An example for the most complex scenario: you have a game running at 2560x1440 and want to stream at 1280x720 and record at 1920x1080 at the same time.
Then you set "Base (canvas) Resolution" to 2560x1440 and place your game and additional sources in it. You set "Output (scaled) Resolution" to 1920x1080. You configure the stream encoder with CBR and bitrate of perhaps 5000. You configure the recording encoder with CRF/CQP and a quality of perhaps 18-20. For the stream encoder, you set "rescale output" to 1280x720, and for the recording encoder, you don't rescale output. To not overload your machine with this scenario, it is probably the best to use a hardware encoder (NVENC or Quicksync) for at least one of the encoders, preferable for the recording encoder, because it has the higher load because of the higher resolution and higher data rate.

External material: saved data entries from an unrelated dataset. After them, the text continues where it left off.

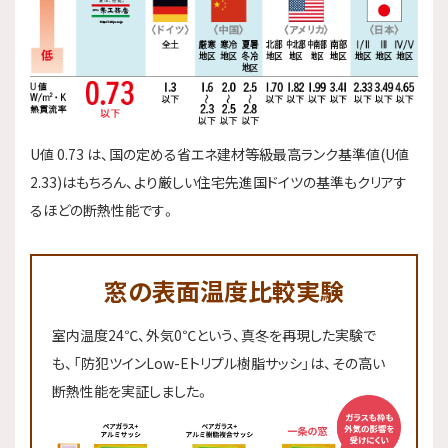
U値 0.73 は、国の定める省エネ建材等級最高ランク基準値(U値
2.33)はもちろん、より厳しい住宅先進国ドイツの基準もクリアす
るほどの断熱性能です。
窓の表面温度比較実験
室内温度24℃、外気0℃という、真冬を再現した実験で
も、「防犯ツインLow-Eトリプル樹脂サッシ」は、その高い
断熱性能を実証しました。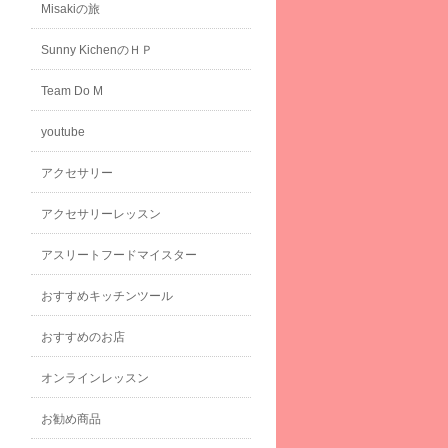
Misakiの旅
Sunny KichenのＨＰ
Team Do M
youtube
アクセサリー
アクセサリーレッスン
アスリートフードマイスター
おすすめキッチンツール
おすすめのお店
オンラインレッスン
お勧め商品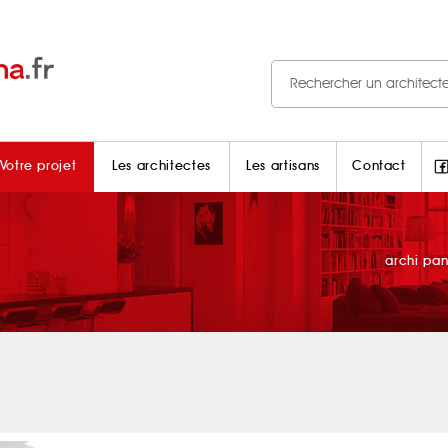
Votre projet
Les architectes
Les artisans
Contact
archi pa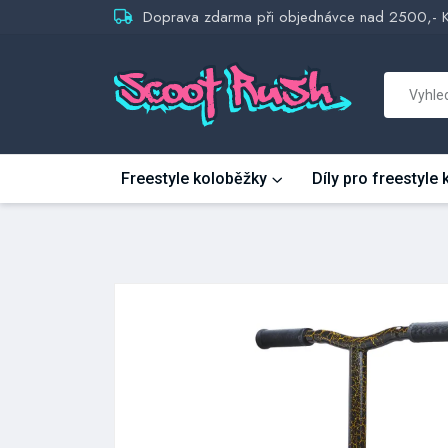
Doprava zdarma při objednávce nad 2500,- 
Freestyle koloběžky
Díly pro freestyle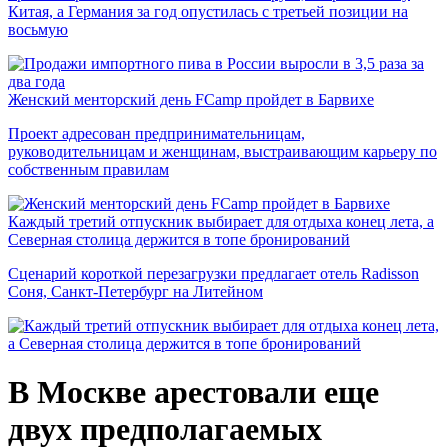
Китая, а Германия за год опустилась с третьей позиции на
восьмую
Женский менторский день FCamp пройдет в Барвихе
Проект адресован предпринимательницам,
руководительницам и женщинам, выстраивающим карьеру по
собственным правилам
Каждый третий отпускник выбирает для отдыха конец лета, а
Северная столица держится в топе бронирований
Сценарий короткой перезагрузки предлагает отель Radisson
Соня, Санкт-Петербург на Литейном
В Москве арестовали еще
двух предполагаемых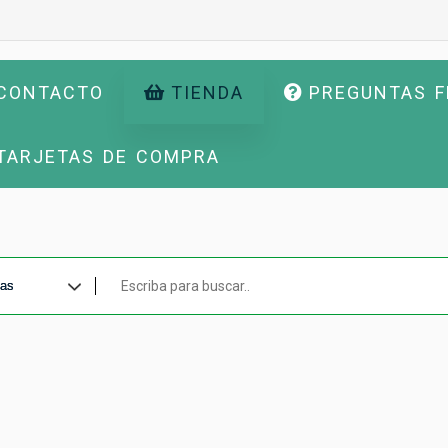
CONTACTO
TIENDA
PREGUNTAS 
TARJETAS DE COMPRA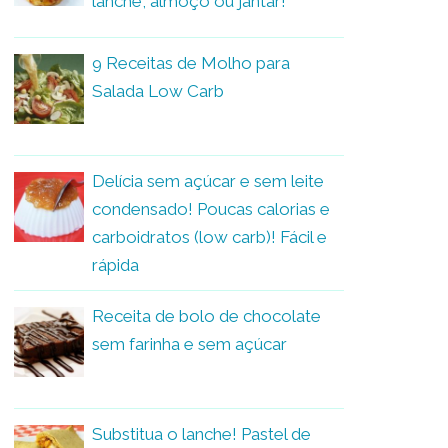
lanche, almoço ou jantar!
9 Receitas de Molho para
Salada Low Carb
Delícia sem açúcar e sem leite
condensado! Poucas calorias e
carboidratos (low carb)! Fácil e
rápida
Receita de bolo de chocolate
sem farinha e sem açúcar
Substitua o lanche! Pastel de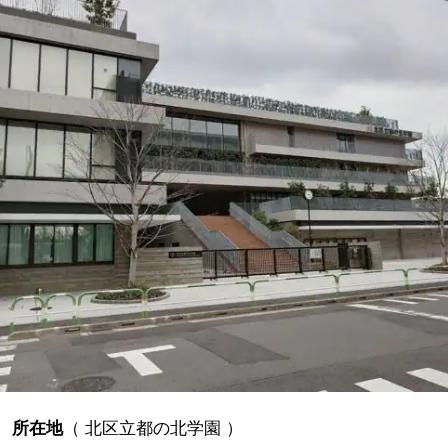
所在地
（
北区立都の北学園
）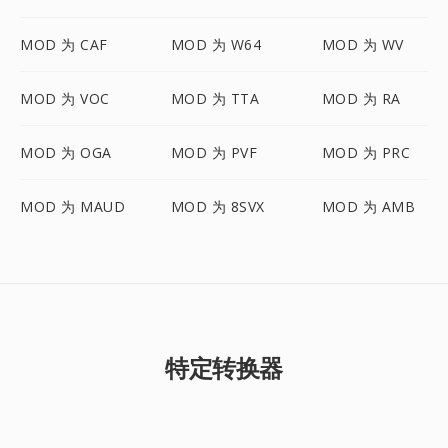
MOD 为 CAF
MOD 为 W64
MOD 为 WV
MOD 为 VOC
MOD 为 TTA
MOD 为 RA
MOD 为 OGA
MOD 为 PVF
MOD 为 PRC
MOD 为 MAUD
MOD 为 8SVX
MOD 为 AMB
特定转换器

If you instead keep "Output (scaled) Resolution" at 2560x1440 and "rescale output" the stream encoder to 1280x70 and "rescale output" the recording encoder to 1920x1080, you get lower quality of the recording and much higher resource/CPU utilization, because you transfer double the amount of data from GPU to CPU and you do 2 rescalings on the CPU instead of 1 rescaling on GPU and 1 rescaling on CPU. So don't do that.